Shares in automotive giant Tesla fell after it reported lower-than-expected results for the third quarter of the 2025 financial year (Q3 FY25).
The electric vehicle to clean energy giant said net income fell 29% to US$1.77 billion (A$2.72 billion) and diluted earnings per share (EPS) plunged 31% to 50 cents in the three months ended 30 September 2025.
The factors driving income down included higher operating expenses, an increase in share-based compensation, restructuring and other charges, higher average costs per vehicle, an increase in tariffs and a change in sales mix.
Revenue jumped 12% to a record $28.1 billion due to an increase in vehicle deliveries, growth in Energy Generation and Storage, Services and other income and despite lower regulatory credit revenue and lower self-driving (FSD) revenue.

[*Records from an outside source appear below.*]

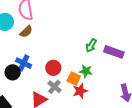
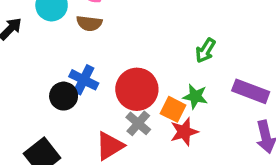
brown semicircle: (26, 32) -> (89, 23), turned 48
purple rectangle: (114, 52) -> (251, 91), moved
red circle: (53, 68) -> (137, 89), size x1.5

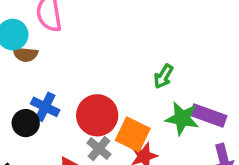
brown semicircle: (89, 23) -> (25, 54), moved
green star: (195, 96) -> (182, 118), moved, size x1.4
orange square: (173, 109) -> (133, 134), size x1.4

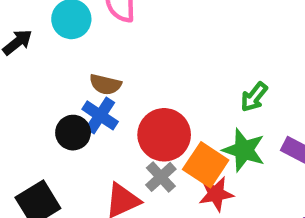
brown semicircle: (25, 54) -> (105, 84), moved
green star: (182, 118) -> (244, 150), moved

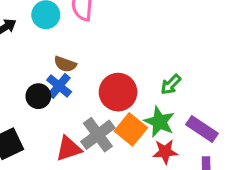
red circle: (164, 135) -> (118, 92), moved
gray cross: (161, 177) -> (98, 135), size x1.5
red star: (216, 194) -> (165, 152), moved

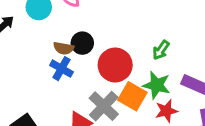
black circle: (38, 96) -> (82, 43), moved

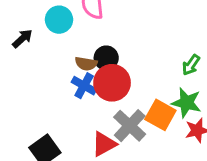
red circle: (115, 65) -> (112, 83), moved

“In Q3, the Tesla team achieved record vehicle deliveries globally, showing strength and growth across all regions, while also achieving record energy storage deployments across the residential, industrial and utility sectors,” the company said in its Q3 2025 Update.
“This strong performance resulted in both record revenue and free cash flow generation in the quarter.”

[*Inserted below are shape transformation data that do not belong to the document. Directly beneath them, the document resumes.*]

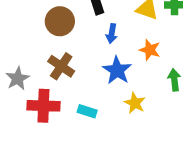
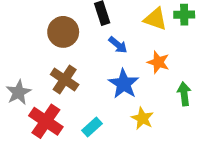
blue arrow: (112, 34) -> (118, 45), turned -60
red cross: (43, 106) -> (46, 121), turned 32
cyan rectangle: (87, 111) -> (92, 127), turned -60

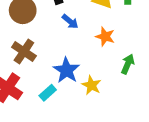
blue star: (124, 84) -> (66, 70), moved
green arrow: (184, 94) -> (128, 64), turned 30

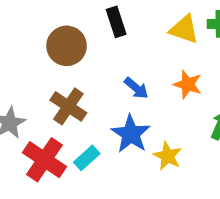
blue arrow: (70, 22) -> (136, 88), moved
cyan rectangle: (48, 93) -> (87, 158), moved

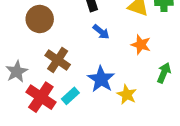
brown circle: (67, 46) -> (40, 19), moved
blue arrow: (136, 88) -> (101, 32), moved

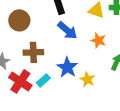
blue arrow: (101, 32) -> (67, 30), size x1.5
brown cross: (58, 60) -> (33, 52), turned -36

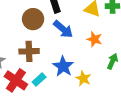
brown circle: (19, 20) -> (33, 19), moved

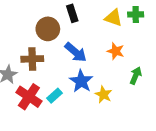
blue arrow: (63, 29) -> (76, 52), moved
brown cross: (29, 51) -> (32, 59), moved

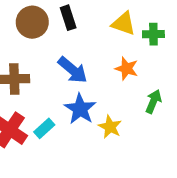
green cross: (136, 14) -> (153, 34), moved
brown circle: (48, 29) -> (32, 22), moved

Tesla introduced lower-cost variants of its Model Y and Model 3 vehicles earlier this month to increase demand.
Tesla said it was making the investments, including in future business lines, to create value in the transport, energy and robotics sectors.
“While we face near-term uncertainty from shifting trade, tariff and fiscal policy, we are focused on long-term growth and value creation,” the company said.
Although revenue exceeded the average analysts' estimate of $26.37 billion, diluted EPS was under the forecast of 55 cents.
The share price (NASDAQ: TSLA) closed $3.63 (0.82%) lower at $438.97 on Wednesday (Thursday AEDT), capitalising the company at $1.37 trillion, before falling to $421.31 in after-hours trading.